Guinea seen stagnating as leader health question drags
* Health of junta leader still seen a worry
* Guineans deserve more information, group says
CONAKRY, Dec 31 - Guinea will make no economic or social progress until uncertainty over the health of its wounded junta chief is resolved, potential investors and Conakry residents said on Thursday.
Defence Minister Sekouba Konate assumed interim control over the mineral-exporting West African country after a failed assassination attempt on the military ruler on Dec. 3.
Junta leader Captain Moussa Dadis Camara, known to most Guineans as Dadis, remains in a Moroccan hospital. Guinean officials say his health is improving, but Dadis, for most of 2009 a fixture on Guinean airwaves, has made no public appearance since then.
It's a matter of urgency to get out of this situation as quickly as possible, otherwise the coming months are going to be very tough, said Boubacar Diallo, an executive with a Nigerian bank which is close to opening an operation in Guinea.
As long as the situation is unclear, and until Guineans are properly informed about the health of their leader, the economy will continue to slow down, he said.
A measure of economic regression in the world's biggest exporter of aluminium ore bauxite -- shipments of which have fallen this year -- is the cost of foreign currency.

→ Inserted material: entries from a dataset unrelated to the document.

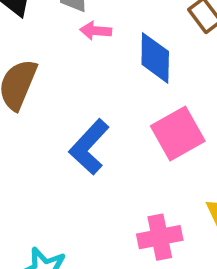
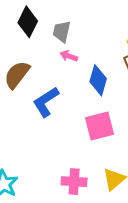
blue L-shape: (89, 147) -> (46, 102), moved

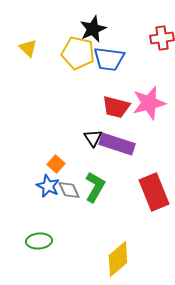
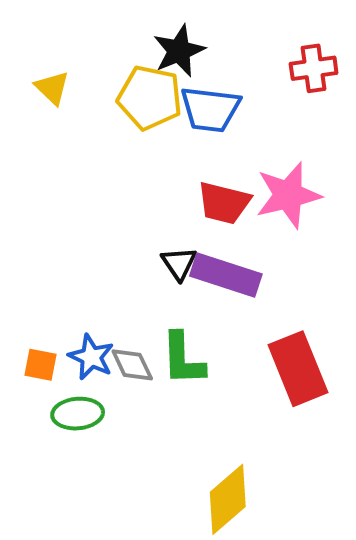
orange square: (56, 164) -> (41, 365), moved, turned -30
green L-shape: (95, 187) -> (183, 359), turned 148
green ellipse: (39, 241) -> (78, 414), moved

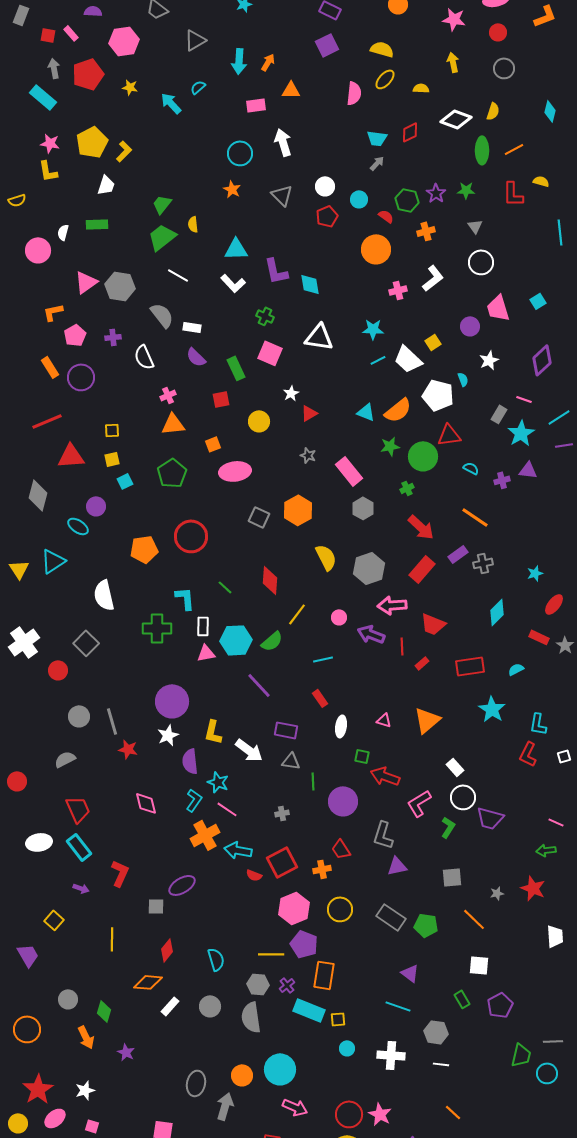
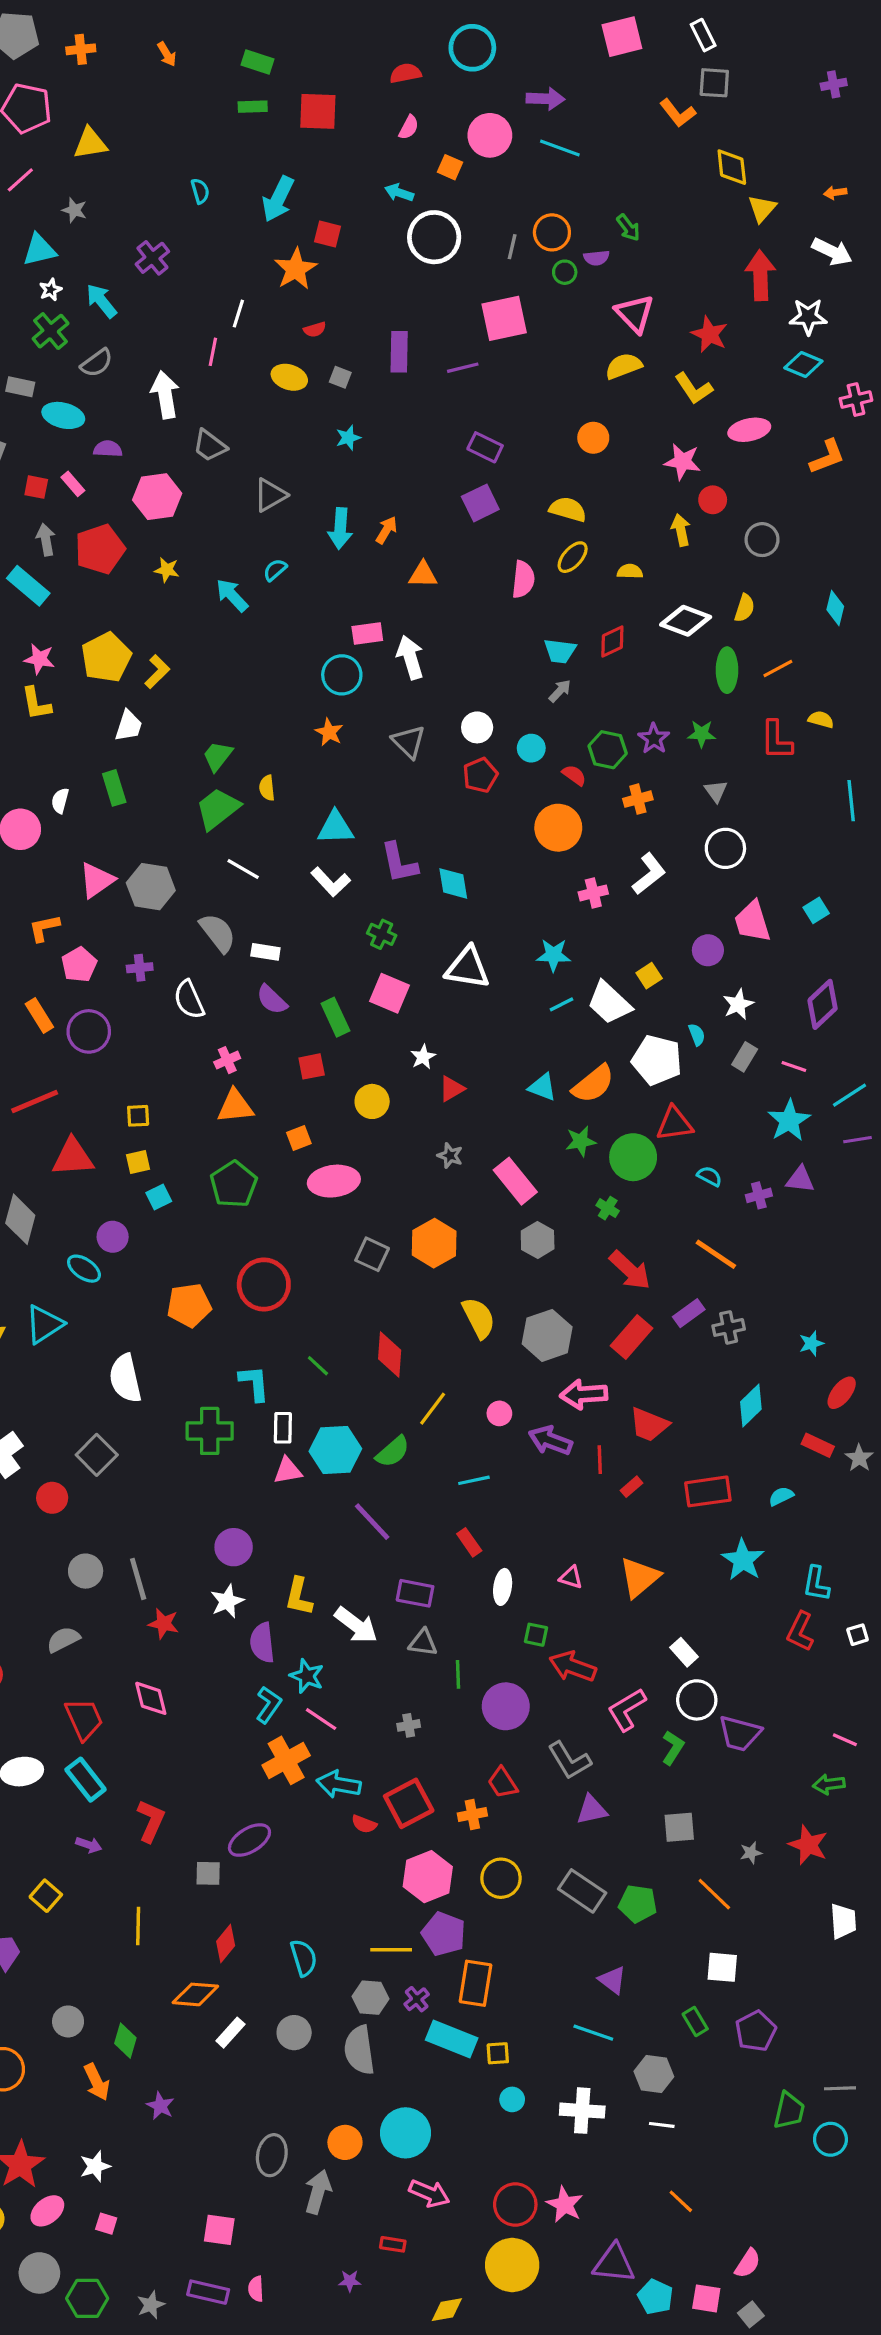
red circle: (498, 32) -> (713, 500), moved
pink rectangle: (256, 105) -> (367, 634), moved
green rectangle: (97, 224) -> (114, 788), turned 75
gray rectangle: (499, 414) -> (745, 1057), moved
green cross: (407, 488) -> (608, 1208), turned -32
purple circle: (172, 701) -> (234, 1547), size x0.7
pink diamond: (146, 803) -> (151, 1698), moved
gray L-shape: (383, 835) -> (569, 1760), turned -48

On the black market, U.S. dollars changed hands for 6,250 Guinean francs this week, up from around 5,000 francs before Sept. 28, when security forces killed more than 150 pro-democracy marchers.
Earlier this month, the United Nations said Dadis bears direct responsibility for those deaths.
The sight of some Guineans recently damning France for the former colonial power's criticism of Dadis perplexed shoeshine man Alpha Sow.
I don't understand how people can demonstrate for the return of someone who's supposed to have recovered his health, but who hasn't said anything in public for almost a month, said shoeshine man Alpha Sow. It's time to move on.
Since Dadis was airlifted to Morocco, Guineans have received no reliable information about his condition, according to civil society coalition the Guinean Social Movement (MSG).
This lack of respect shown to the people is an unacceptable situation which creates a malaise fed by the statements made without any medical basis by members of the government, said the group, which threatened to stage peaceful protests in January.